In order to use Linux FailSafe, you must understand the concepts in this section.
A cluster node is a single Linux execution environment. In other words, a single physical or virtual machine. In current Linux environments this will always be an individual computer. The term node is used to indicate this meaning in this guide for brevity, as opposed to any meaning such as a network node.
A pool is the entire set of nodes having membership in a group of clusters. The clusters are usually close together and should always serve a common purpose. A replicated cluster configuration database is stored on each node in the pool.
A cluster is a collection of one or more nodes coupled to each other by networks or other similar interconnections. A cluster belongs to one pool and only one pool. A cluster is identified by a simple name; this name must be unique within the pool. A particular node may be a member of only one cluster. All nodes in a cluster are also in the pool; however, all nodes in the pool are not necessarily in the cluster.
A node membership is the list of nodes in a cluster on which Linux FailSafe can allocate resource groups.
A process membership is the list of process instances in a cluster that form a process group. There can be multiple process groups per node.
A resource is a single physical or logical entity that provides a service to clients or other resources. For example, a resource can be a single disk volume, a particular network address, or an application such as a web server. A resource is generally available for use over time on two or more nodes in a cluster, although it can only be allocated to one node at any given time.
Resources are identified by a resource name and a resource type. One resource can be dependent on one or more other resources; if so, it will not be able to start (that is, be made available for use) unless the dependent resources are also started. Dependent resources must be part of the same resource group and are identified in a resource dependency list.
A resource type is a particular class of resource. All of the resources in a particular resource type can be handled in the same way for the purposes of failover. Every resource is an instance of exactly one resource type.
A resource type is identified by a simple name; this name should be unique within the cluster. A resource type can be defined for a specific node, or it can be defined for an entire cluster. A resource type definition for a specific node overrides a clusterwide resource type definition with the same name; this allows an individual node to override global settings from a clusterwide resource type definition.
Like resources, a resource type can be dependent on one or more other resource types. If such a dependency exists, at least one instance of each of the dependent resource types must be defined. For example, a resource type named Netscape_web might have resource type dependencies on resource types named IP_address and volume.
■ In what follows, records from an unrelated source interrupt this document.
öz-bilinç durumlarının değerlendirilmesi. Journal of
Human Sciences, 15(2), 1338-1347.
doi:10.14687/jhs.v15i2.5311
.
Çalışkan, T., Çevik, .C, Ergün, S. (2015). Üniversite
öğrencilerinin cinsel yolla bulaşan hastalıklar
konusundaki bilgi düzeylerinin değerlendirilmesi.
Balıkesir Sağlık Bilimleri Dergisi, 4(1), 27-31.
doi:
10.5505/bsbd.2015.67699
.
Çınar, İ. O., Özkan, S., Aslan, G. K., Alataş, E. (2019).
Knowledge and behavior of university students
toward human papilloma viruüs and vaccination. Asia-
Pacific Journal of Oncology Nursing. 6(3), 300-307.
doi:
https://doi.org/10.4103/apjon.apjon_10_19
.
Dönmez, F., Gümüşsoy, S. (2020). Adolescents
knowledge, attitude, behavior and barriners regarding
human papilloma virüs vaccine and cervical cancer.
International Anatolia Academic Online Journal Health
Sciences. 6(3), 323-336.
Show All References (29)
If a resource named web1 is defined with the Netscape_web resource type, then the resource group containing web1 must also contain at least one resource of the type IP_address and one resource of the type volume.
The Linux FailSafe software includes some predefined resource types. If these types fit the application you want to make highly available, you can reuse them. If none fit, you can create additional resource types by using the instructions in the Linux FailSafe Programmer's Guide.
A resource name identifies a specific instance of a resource type. A resource name must be unique for a given resource type.
A resource group is a collection of interdependent resources. A resource group is identified by a simple name; this name must be unique within a cluster. Table 1-1 shows an example of the resources and their corresponding resource types for a resource group named WebGroup.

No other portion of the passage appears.